──────── Source records
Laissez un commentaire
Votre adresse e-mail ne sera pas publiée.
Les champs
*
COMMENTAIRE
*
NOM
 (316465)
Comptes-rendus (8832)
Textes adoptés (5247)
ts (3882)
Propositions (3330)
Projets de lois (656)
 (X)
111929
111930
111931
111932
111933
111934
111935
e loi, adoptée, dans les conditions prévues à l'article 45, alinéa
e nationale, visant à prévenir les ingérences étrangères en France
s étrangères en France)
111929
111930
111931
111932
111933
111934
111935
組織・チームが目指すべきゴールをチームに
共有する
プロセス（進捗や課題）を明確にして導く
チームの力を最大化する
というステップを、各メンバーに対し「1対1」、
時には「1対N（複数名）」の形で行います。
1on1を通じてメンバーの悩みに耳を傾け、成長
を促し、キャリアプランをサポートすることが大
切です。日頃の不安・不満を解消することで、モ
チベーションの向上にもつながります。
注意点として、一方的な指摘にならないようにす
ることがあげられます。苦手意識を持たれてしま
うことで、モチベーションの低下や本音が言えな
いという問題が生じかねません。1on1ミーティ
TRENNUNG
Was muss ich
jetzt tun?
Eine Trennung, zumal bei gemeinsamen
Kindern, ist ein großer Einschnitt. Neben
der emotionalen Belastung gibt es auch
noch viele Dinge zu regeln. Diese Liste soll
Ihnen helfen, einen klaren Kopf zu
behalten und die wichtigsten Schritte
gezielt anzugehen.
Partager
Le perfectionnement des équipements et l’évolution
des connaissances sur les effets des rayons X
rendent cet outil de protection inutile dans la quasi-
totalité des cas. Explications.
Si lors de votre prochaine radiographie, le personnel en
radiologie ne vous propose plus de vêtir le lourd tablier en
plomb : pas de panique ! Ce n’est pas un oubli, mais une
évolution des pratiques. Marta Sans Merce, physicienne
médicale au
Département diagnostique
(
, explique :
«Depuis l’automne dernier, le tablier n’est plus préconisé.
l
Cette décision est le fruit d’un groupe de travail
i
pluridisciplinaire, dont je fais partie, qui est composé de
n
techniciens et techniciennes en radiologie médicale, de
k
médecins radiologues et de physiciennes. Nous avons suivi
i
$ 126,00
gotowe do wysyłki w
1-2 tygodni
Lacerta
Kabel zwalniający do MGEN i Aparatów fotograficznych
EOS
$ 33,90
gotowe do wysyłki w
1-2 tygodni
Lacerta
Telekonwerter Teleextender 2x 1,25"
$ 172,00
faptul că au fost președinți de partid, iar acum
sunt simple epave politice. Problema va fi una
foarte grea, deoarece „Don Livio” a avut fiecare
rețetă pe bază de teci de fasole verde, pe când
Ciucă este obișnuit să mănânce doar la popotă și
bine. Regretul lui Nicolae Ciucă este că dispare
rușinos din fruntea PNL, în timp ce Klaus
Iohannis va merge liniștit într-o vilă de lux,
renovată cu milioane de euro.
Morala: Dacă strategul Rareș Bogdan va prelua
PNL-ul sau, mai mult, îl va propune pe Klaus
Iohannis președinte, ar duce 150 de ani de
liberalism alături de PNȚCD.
────────────────
About this exercise: Start with the line above that contains "Votre adresse e-mail ne sera pas publiée." and end with the line that contains "noch viele Dinge zu regeln. Diese Liste soll". Write out those lines exactly, and only those.

Task solution:
Votre adresse e-mail ne sera pas publiée.
Les champs
*
COMMENTAIRE
*
NOM
 (316465)
Comptes-rendus (8832)
Textes adoptés (5247)
ts (3882)
Propositions (3330)
Projets de lois (656)
 (X)
111929
111930
111931
111932
111933
111934
111935
e loi, adoptée, dans les conditions prévues à l'article 45, alinéa
e nationale, visant à prévenir les ingérences étrangères en France
s étrangères en France)
111929
111930
111931
111932
111933
111934
111935
組織・チームが目指すべきゴールをチームに
共有する
プロセス（進捗や課題）を明確にして導く
チームの力を最大化する
というステップを、各メンバーに対し「1対1」、
時には「1対N（複数名）」の形で行います。
1on1を通じてメンバーの悩みに耳を傾け、成長
を促し、キャリアプランをサポートすることが大
切です。日頃の不安・不満を解消することで、モ
チベーションの向上にもつながります。
注意点として、一方的な指摘にならないようにす
ることがあげられます。苦手意識を持たれてしま
うことで、モチベーションの低下や本音が言えな
いという問題が生じかねません。1on1ミーティ
TRENNUNG
Was muss ich
jetzt tun?
Eine Trennung, zumal bei gemeinsamen
Kindern, ist ein großer Einschnitt. Neben
der emotionalen Belastung gibt es auch
noch viele Dinge zu regeln. Diese Liste soll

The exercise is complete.